Je comptais beaucoup sur les sollicitations de la mère de Brissot, déjà si cruellement éprouvée pendant la révolution ; je me rendis chez elle, rue de Condé, et la priai à mains jointes de se réunir à moi pour empêcher son fils de donner suite à sa résolution sanguinaire. « Eh ! Monsieur, me répondit cette femme, d’ailleurs modèle de douceur, si Sylvain (c’était le nom de l’ancien élève de l’École) croit qu’il accomplit un devoir patriotique, je n’ai ni l’intention, ni le désir de le détourner de ce projet. »

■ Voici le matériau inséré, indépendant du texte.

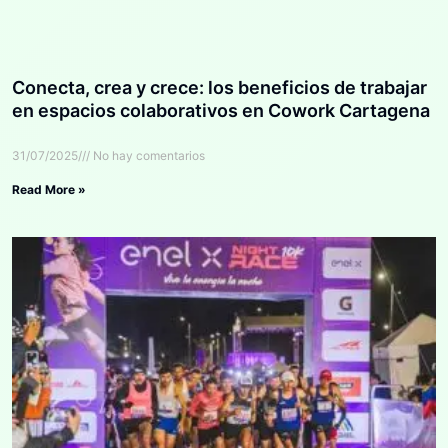
Conecta, crea y crece: los beneficios de trabajar
en espacios colaborativos en Cowork Cartagena
31/07/2025
No hay comentarios
Read More »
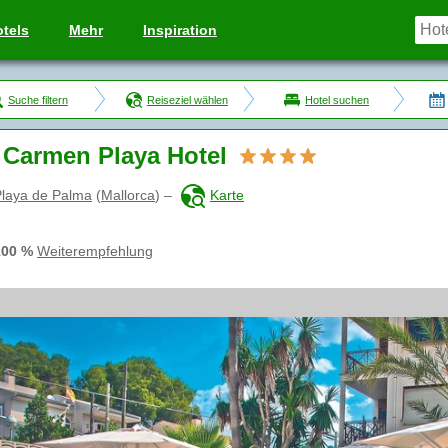
tels
Mehr
Inspiration
Suche filtern
Reiseziel wählen
Hotel suchen
Carmen Playa Hotel
Playa de Palma
(
Mallorca
)
–
Karte
100 %
Weiterempfehlung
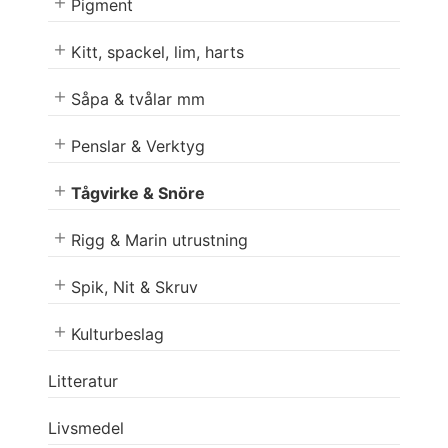
Pigment
Kitt, spackel, lim, harts
Såpa & tvålar mm
Penslar & Verktyg
Tågvirke & Snöre
Rigg & Marin utrustning
Spik, Nit & Skruv
Kulturbeslag
Litteratur
Livsmedel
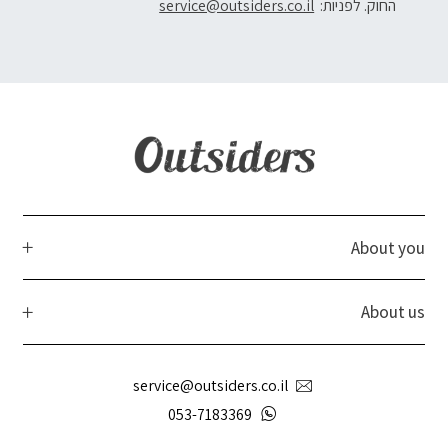
החוק. לפניות:
service@outsiders.co.il
About you
About us
service@outsiders.co.il
053-7183369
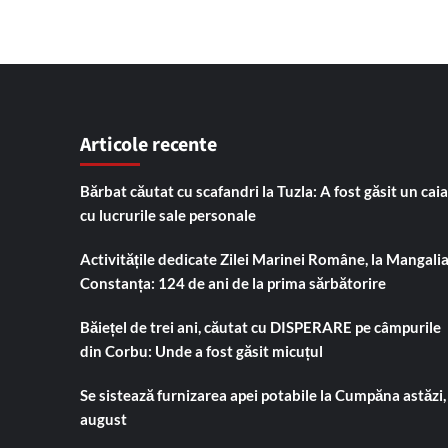
Articole recente
Bărbat căutat cu scafandri la Tuzla: A fost găsit un cai
cu lucrurile sale personale
Activitățile dedicate Zilei Marinei Române, la Mangalia
Constanța: 124 de ani de la prima sărbătorire
Băiețel de trei ani, căutat cu DISPERARE pe câmpurile
din Corbu: Unde a fost găsit micuțul
Se sistează furnizarea apei potabile la Cumpăna astăzi,
august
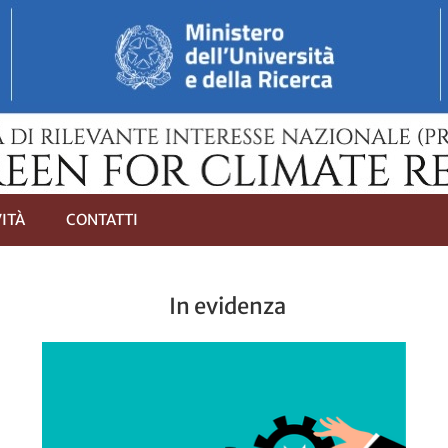
VITÀ
CONTATTI
In evidenza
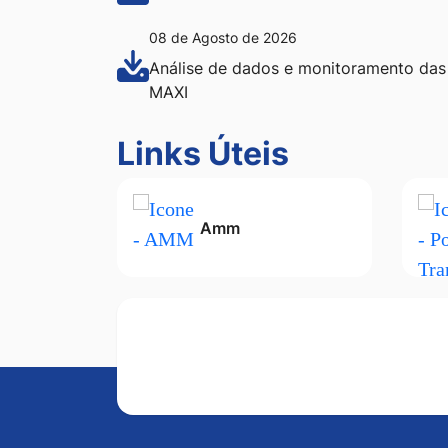
08 de Agosto de 2026
Análise de dados e monitoramento das
MAXI
Seção Links Úteis
Links Úteis
Amm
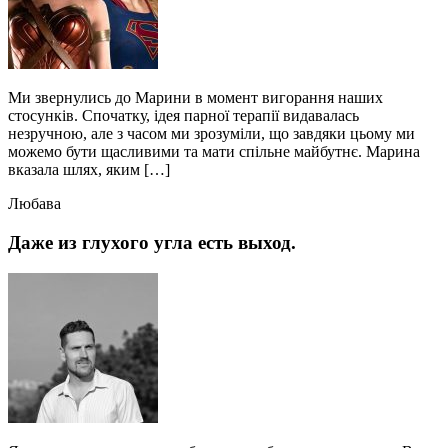
Ми звернулись до Марини в момент вигорання наших
стосунків. Спочатку, ідея парної терапії видавалась
незручною, але з часом ми зрозуміли, що завдяки цьому ми
можемо бути щасливими та мати спільне майбутнє. Марина
вказала шлях, яким […]
Любава
Даже из глухого угла есть выход.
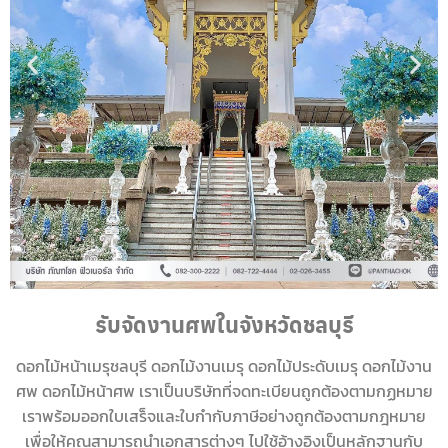
รับจัดงานศพในจังหวัดชลบุรี
ดอกไม้หน้าเมรุชลบุรี ดอกไม้งานเมรุ ดอกไม้ประดับเมรุ ดอกไม้งาน
ศพ ดอกไม้หน้าศพ เราเป็นบริษัทที่จดทะเบียนถูกต้องตามกฏหมาย
เราพร้อมออกใบเสร็จและใบกำกับภาษีอย่างถูกต้องตามกฎหมาย
เพื่อให้คุณสามารถนำเอกสารต่างๆ ไปใช้อ้างอิงเป็นหลักฐานกับ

C’était en moi-même que je devais désormais puiser toutes mes ressources. J’avais remarqué que Brissot s’adonnait à la composition de romans et de pièces de vers. Je caressai cette passion, et tous les dimanches, surtout quand je savais qu’il devait y avoir une revue, j’allais le chercher, et l’entraînais à la campagne dans les environs de Paris. J’écoutais alors complaisamment la lecture des chapitres de ses romans qu’il avait composés dans la semaine.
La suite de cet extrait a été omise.